// Shoe Zone said it expects 90 store closures if business rates are reintroduced in April
// CEO Anthony Smith said the current system is “antiquated”
// Since reopening in June, retail sales have been down broadly 20% year on year
Shoe Zone has warned that the return of business rates in April could see it close up to 20 per cent of its store estate over the next two years.
The shoe retailer’s chief executive Anthony Smith said the current system is “antiquated” and if it is introduced, Shoe Zone will be forced to close up to 45 stores prior to April and a further 45 stores in the 12 months following.
“The suspension of business rates in April 2020 was a significant benefit for our business in FY20 and was in line with the government’s desire to save the high street,” he said.
“However, the government has announced the reintroduction of the antiquated business rates system in April 2021 and, to make matters worse, has delayed the revaluation.
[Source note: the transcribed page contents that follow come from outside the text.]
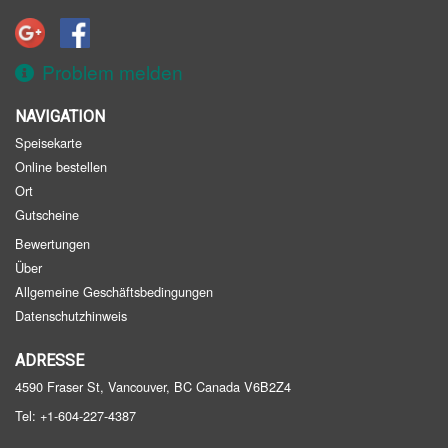
Anmeldung
Warenkorb (0)
Problem melden
NAVIGATION
Suchen
Speisekarte
Online bestellen
Ort
Gutscheine
Bewertungen
Über
Allgemeine Geschäftsbedingungen
Datenschutzhinweis
ADRESSE
4590 Fraser St, Vancouver, BC
Canada
V6B2Z4
Tel:
+1-604-227-4387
Never has the rating system been more unfair.”
Smith also said the retailer’s rates as a proportion of rent have “increased from 26.4 per cent in 2009 to 54.3 per cent in 2019 and forecast to be close to 60 per cent in 2021″.
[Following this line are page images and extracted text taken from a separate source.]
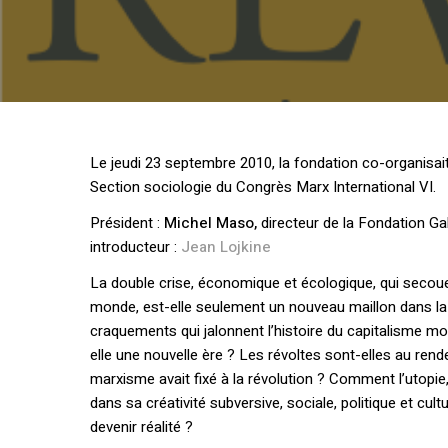
Le jeudi 23 septembre 2010, la fondation co-organisait 
Section sociologie du Congrès Marx International VI.
Président :
Michel Maso,
directeur de la Fondation Gab
introducteur :
Jean Lojkine
La double crise, économique et écologique, qui secoue
monde, est-elle seulement un nouveau maillon dans la
craquements qui jalonnent l’histoire du capitalisme m
elle une nouvelle ère ? Les révoltes sont-elles au ren
marxisme avait fixé à la révolution ? Comment l’utopie, 
dans sa créativité subversive, sociale, politique et cultu
devenir réalité ?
“The latest revaluation delay will be even more costly as rents during the period have fallen significantly further and consequently rateable values should have fallen broadly in line with rents,” he said.
“This is unsustainable for most high street retailers and closures will continue unabated until the government makes substantial changes.”
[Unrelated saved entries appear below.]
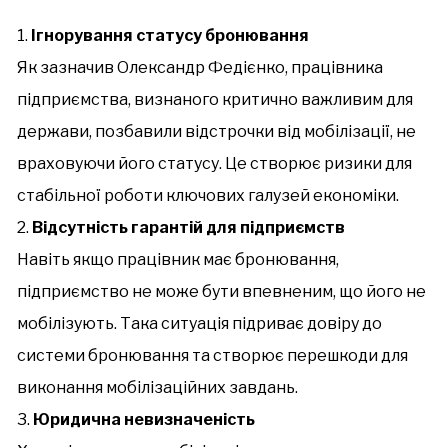
Ігнорування статусу бронювання
Як зазначив Олександр Федієнко, працівника
підприємства, визнаного критично важливим для
держави, позбавили відстрочки від мобілізації, не
враховуючи його статусу. Це створює ризики для
стабільної роботи ключових галузей економіки.
Відсутність гарантій для підприємств
Навіть якщо працівник має бронювання,
підприємство не може бути впевненим, що його не
мобілізують. Така ситуація підриває довіру до
системи бронювання та створює перешкоди для
виконання мобілізаційних завдань.
Юридична невизначеність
Shoe Zone saw its revenues drop by 24 per cent to £122.6 million for the 52 weeks to 5 October, exacerbated by “challenging” trading conditions in the second half.
It now expects a loss before tax for the period in the range of £10 million to £12 million as a result of the closure of its store estate due to the late March lockdown.
Since reopening in June, retail sales have been down broadly 20 per cent year on year, with online sales up around 100 per cent.
Shoe Zone ended the year with 460 stores, having opened 10 Big Box stores and closed 40 stores during the period.
The retailer closed the financial year with a net cash balance of £6.3 million, down from £11.3 million the previous year.
No dividend will be paid for the year, and the board does not expect to be able to be paid again until at least the 2024/25 year.